=== Work instructions ===
Extract exactly and only the lines from the one containing "دکتر شریعتی" through the end of the entries below. Pictures should not appear in the copy.

=== Saved entries ===

=== Section Start ===

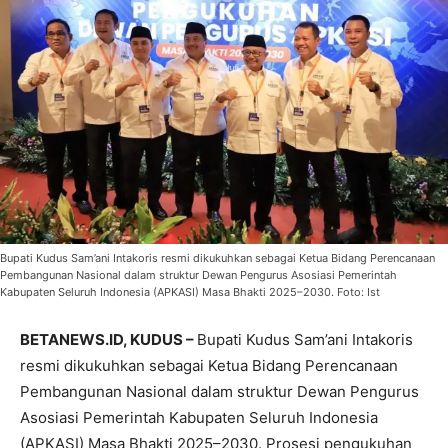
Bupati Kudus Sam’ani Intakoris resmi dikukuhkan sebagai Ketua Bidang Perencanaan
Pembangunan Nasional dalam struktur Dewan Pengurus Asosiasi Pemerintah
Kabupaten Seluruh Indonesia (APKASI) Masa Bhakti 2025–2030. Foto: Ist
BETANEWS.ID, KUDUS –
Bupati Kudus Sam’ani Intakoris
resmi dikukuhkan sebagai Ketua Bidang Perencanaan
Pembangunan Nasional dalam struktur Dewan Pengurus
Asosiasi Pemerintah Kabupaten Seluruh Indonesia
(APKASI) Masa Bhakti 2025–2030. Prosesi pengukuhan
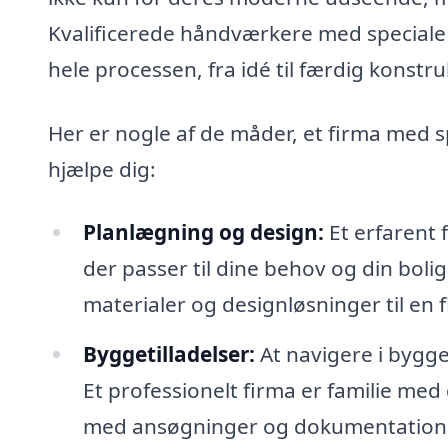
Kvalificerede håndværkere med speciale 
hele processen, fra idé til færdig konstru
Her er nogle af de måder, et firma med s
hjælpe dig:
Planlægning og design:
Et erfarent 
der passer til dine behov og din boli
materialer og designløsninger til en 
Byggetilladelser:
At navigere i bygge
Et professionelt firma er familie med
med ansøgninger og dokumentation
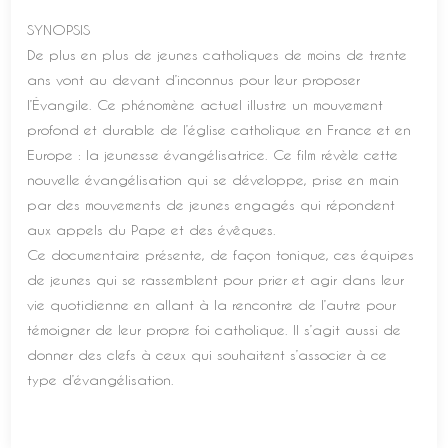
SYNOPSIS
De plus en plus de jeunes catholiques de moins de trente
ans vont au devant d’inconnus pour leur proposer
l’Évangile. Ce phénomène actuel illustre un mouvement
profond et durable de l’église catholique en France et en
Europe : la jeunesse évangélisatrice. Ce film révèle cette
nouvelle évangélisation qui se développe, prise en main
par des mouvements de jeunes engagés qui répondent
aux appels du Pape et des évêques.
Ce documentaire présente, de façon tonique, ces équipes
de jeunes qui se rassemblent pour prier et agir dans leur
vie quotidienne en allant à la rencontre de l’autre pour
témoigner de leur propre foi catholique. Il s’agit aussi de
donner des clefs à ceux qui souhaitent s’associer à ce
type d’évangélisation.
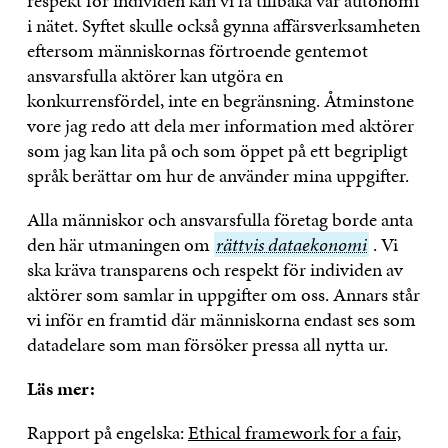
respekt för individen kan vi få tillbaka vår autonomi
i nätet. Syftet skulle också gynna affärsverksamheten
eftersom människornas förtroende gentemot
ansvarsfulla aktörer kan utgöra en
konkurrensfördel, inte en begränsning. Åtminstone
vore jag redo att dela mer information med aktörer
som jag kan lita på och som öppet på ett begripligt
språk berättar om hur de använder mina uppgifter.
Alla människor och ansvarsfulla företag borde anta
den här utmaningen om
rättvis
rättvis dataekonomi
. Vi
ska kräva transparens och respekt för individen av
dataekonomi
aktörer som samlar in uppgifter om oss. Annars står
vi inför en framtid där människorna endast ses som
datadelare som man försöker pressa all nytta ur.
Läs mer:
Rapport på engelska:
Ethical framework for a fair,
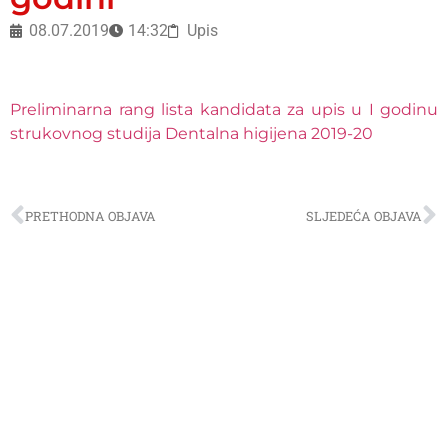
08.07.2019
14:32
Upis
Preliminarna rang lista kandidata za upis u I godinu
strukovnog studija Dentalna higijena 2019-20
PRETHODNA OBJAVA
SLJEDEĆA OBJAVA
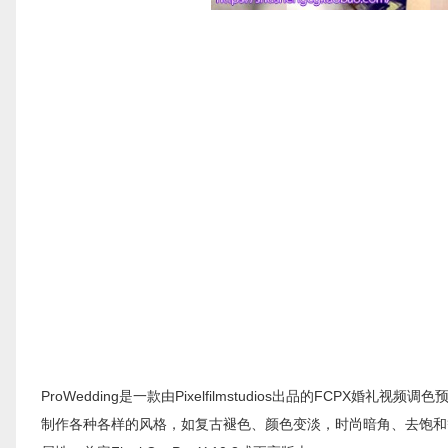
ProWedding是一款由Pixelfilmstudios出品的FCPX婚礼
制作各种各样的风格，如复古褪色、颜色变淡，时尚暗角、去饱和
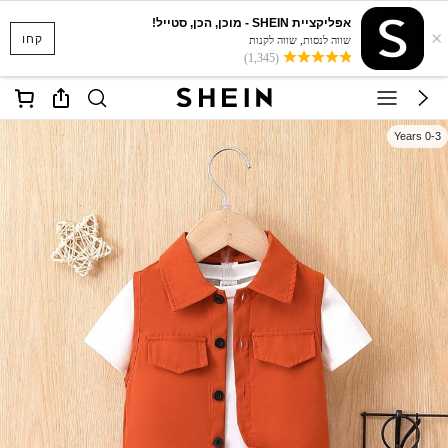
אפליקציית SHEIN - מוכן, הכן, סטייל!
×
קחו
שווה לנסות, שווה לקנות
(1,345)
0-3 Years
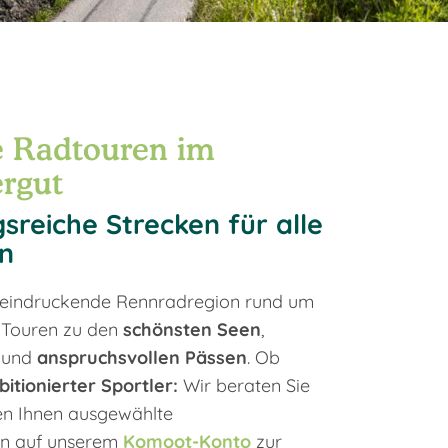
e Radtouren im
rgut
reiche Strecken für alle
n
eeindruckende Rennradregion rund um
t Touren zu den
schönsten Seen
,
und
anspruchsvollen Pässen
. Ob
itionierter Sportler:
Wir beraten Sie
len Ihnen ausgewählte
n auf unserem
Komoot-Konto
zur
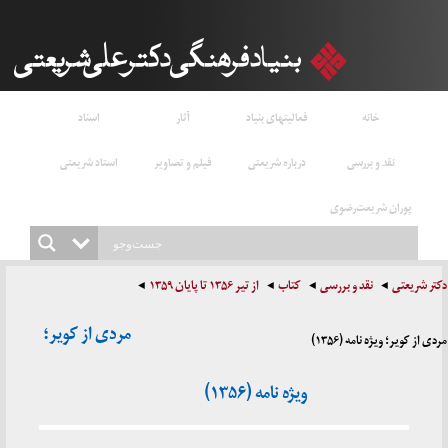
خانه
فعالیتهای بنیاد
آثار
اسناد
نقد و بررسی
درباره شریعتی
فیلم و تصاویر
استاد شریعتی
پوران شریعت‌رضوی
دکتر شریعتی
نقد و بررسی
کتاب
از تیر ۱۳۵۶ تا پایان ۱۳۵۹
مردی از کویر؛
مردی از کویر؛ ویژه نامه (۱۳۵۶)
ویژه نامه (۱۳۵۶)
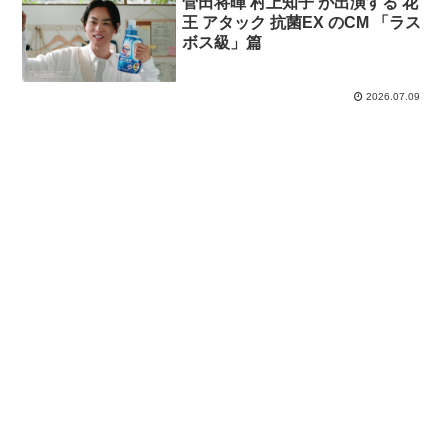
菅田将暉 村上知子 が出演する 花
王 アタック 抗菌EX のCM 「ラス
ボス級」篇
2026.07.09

=== Section End ===

=== Answer to the problem ===
دکتر شریعتی
نقد و بررسی
کتاب
از تیر ۱۳۵۶ تا پایان ۱۳۵۹
مردی از کویر؛
مردی از کویر؛ ویژه نامه (۱۳۵۶)
ویژه نامه (۱۳۵۶)
菅田将暉 村上知子 が出演する 花
王 アタック 抗菌EX のCM 「ラス
ボス級」篇
2026.07.09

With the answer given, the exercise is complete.